___ DATA EXTRACT
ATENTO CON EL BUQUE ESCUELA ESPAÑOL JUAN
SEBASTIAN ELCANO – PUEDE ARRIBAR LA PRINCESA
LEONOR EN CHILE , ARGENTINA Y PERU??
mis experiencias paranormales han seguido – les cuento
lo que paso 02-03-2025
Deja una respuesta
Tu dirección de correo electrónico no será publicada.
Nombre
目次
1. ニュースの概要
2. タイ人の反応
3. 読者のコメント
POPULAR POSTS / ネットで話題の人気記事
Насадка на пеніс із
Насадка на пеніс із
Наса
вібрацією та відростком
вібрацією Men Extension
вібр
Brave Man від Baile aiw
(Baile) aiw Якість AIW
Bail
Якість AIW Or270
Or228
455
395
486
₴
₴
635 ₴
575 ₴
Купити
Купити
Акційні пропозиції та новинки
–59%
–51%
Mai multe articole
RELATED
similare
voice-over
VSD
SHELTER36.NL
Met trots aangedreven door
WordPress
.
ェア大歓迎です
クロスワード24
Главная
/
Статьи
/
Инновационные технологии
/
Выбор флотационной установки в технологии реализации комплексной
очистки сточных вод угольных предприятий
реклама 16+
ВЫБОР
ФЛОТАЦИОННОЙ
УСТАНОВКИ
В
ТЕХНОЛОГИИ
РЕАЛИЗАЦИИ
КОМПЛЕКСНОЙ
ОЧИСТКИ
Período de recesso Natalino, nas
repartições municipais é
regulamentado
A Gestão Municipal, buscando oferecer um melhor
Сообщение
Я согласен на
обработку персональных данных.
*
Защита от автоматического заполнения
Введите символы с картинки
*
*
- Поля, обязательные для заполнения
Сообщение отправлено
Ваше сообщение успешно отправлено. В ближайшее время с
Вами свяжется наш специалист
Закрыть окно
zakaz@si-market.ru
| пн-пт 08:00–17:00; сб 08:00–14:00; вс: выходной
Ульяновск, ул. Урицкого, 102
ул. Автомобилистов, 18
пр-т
______
▶ [ASSIGNMENT]: Print every line of the listing shown above, exactly.

▶ [SOLUTION FOR THIS EXERCISE]:
ATENTO CON EL BUQUE ESCUELA ESPAÑOL JUAN
SEBASTIAN ELCANO – PUEDE ARRIBAR LA PRINCESA
LEONOR EN CHILE , ARGENTINA Y PERU??
mis experiencias paranormales han seguido – les cuento
lo que paso 02-03-2025
Deja una respuesta
Tu dirección de correo electrónico no será publicada.
Nombre
目次
1. ニュースの概要
2. タイ人の反応
3. 読者のコメント
POPULAR POSTS / ネットで話題の人気記事
Насадка на пеніс із
Насадка на пеніс із
Наса
вібрацією та відростком
вібрацією Men Extension
вібр
Brave Man від Baile aiw
(Baile) aiw Якість AIW
Bail
Якість AIW Or270
Or228
455
395
486
₴
₴
635 ₴
575 ₴
Купити
Купити
Акційні пропозиції та новинки
–59%
–51%
Mai multe articole
RELATED
similare
voice-over
VSD
SHELTER36.NL
Met trots aangedreven door
WordPress
.
ェア大歓迎です
クロスワード24
Главная
/
Статьи
/
Инновационные технологии
/
Выбор флотационной установки в технологии реализации комплексной
очистки сточных вод угольных предприятий
реклама 16+
ВЫБОР
ФЛОТАЦИОННОЙ
УСТАНОВКИ
В
ТЕХНОЛОГИИ
РЕАЛИЗАЦИИ
КОМПЛЕКСНОЙ
ОЧИСТКИ
Período de recesso Natalino, nas
repartições municipais é
regulamentado
A Gestão Municipal, buscando oferecer um melhor
Сообщение
Я согласен на
обработку персональных данных.
*
Защита от автоматического заполнения
Введите символы с картинки
*
*
- Поля, обязательные для заполнения
Сообщение отправлено
Ваше сообщение успешно отправлено. В ближайшее время с
Вами свяжется наш специалист
Закрыть окно
zakaz@si-market.ru
| пн-пт 08:00–17:00; сб 08:00–14:00; вс: выходной
Ульяновск, ул. Урицкого, 102
ул. Автомобилистов, 18
пр-т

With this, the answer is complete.